Does anyone know where I can buy this cable?

I want to hook the mac mini up to a edtv plasma screen and I have found the dvi-d cable but not the integrated DVI-I cable....

If you bought one , how much did you pay?


Parousia


----------



## gmark2000 (Jun 4, 2003)

There's no such cable for DVI-I. The DVI-I off of your computer carries analog signal that can be converted to VGA/D-Sub using an adapter. DVI-D is purely digital and resides on monitors.

You will simply use a DVD-D cable to hook-up to the plasma screen.

Here's the DVI spec:


----------



## parousia (Feb 15, 2001)

The Apple site states that the Mini has a DVI-I port.....

This will support both DVI-D and DVI-A cables.. as the Plasma is not an HDTV but an EDTV I am not sure that it will support a DVID fully digital connection and have not been able to find out.

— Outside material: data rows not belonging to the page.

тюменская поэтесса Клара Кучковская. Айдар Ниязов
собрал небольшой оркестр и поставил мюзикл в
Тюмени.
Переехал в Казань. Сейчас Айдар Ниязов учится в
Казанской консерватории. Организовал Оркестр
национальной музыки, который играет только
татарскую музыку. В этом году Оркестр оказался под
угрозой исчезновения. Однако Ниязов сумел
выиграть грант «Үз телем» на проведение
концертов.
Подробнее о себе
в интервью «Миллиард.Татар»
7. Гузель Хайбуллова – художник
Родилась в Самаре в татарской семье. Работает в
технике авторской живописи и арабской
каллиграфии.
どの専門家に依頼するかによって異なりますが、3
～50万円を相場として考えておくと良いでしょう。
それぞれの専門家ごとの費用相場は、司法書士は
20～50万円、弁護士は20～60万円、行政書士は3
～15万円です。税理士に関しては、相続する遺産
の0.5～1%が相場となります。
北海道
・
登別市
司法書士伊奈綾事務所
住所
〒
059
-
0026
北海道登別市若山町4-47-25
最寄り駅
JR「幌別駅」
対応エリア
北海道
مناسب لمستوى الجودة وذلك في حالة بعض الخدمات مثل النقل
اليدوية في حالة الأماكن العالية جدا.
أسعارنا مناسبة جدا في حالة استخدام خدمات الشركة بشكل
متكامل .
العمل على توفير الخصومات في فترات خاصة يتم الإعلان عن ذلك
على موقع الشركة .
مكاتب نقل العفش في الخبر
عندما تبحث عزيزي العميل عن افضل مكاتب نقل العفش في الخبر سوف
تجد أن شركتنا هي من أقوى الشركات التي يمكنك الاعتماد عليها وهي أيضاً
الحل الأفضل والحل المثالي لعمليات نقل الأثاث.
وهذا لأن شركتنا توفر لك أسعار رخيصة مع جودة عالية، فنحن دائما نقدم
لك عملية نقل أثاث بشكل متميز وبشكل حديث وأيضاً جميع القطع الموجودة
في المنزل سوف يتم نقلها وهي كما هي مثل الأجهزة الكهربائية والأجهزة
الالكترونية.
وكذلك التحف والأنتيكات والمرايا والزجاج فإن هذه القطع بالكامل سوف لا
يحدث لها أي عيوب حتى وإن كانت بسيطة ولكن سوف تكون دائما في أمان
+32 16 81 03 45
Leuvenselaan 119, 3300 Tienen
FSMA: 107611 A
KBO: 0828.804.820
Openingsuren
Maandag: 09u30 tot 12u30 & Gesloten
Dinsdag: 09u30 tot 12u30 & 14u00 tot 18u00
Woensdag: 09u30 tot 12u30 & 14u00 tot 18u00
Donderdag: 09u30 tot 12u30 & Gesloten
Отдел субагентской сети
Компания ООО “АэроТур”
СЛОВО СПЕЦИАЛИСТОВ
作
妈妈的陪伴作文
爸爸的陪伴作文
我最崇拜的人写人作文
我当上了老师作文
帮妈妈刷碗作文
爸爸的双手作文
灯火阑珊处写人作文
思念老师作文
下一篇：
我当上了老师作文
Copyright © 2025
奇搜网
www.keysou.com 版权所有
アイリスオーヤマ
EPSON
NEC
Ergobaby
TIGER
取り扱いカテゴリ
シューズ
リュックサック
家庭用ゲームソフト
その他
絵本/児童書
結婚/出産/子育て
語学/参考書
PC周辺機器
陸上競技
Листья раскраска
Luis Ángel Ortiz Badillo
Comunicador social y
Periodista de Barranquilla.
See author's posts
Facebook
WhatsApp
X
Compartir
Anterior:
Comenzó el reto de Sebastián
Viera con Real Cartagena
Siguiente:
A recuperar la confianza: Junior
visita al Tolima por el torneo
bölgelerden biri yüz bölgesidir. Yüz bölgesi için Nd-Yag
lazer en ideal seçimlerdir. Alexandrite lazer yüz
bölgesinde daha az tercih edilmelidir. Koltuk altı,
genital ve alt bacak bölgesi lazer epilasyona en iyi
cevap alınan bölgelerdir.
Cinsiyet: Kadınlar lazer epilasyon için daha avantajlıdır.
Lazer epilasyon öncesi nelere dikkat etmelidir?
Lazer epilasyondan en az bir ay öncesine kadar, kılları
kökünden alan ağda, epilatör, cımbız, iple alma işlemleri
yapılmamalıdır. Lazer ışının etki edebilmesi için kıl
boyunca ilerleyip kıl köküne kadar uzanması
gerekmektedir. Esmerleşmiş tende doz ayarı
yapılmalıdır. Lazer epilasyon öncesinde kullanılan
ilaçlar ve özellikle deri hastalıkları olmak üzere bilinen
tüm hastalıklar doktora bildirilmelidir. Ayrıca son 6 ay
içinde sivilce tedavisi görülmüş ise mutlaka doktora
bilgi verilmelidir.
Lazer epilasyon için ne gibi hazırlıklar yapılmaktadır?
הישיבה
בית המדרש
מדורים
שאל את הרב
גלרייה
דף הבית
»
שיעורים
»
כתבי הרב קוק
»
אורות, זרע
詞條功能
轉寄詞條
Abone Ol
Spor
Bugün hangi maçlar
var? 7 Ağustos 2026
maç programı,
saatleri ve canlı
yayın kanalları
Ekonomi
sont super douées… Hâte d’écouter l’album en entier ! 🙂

There are cables that carry both signals labeled DVI-I I just have not been able to find 1 here in Canada.

What have you purchased and used with your Mac mini?


Parousia


----------



## gmark2000 (Jun 4, 2003)

Mac minis, Powermacs, Powerbooks all have DVI-I ports just so that they can be backwards compatible with VGA. I don't own a mini myself.

I'll bet dollars to donuts that all you require is the DVI-D cable to hook up to your plasma. Your Mac's graphics card will sort out the output resolution for EDTV.

Just go to NCIX on Kingsway in Burnaby to buy the cable cheaply. Future Shop will rip you off.


----------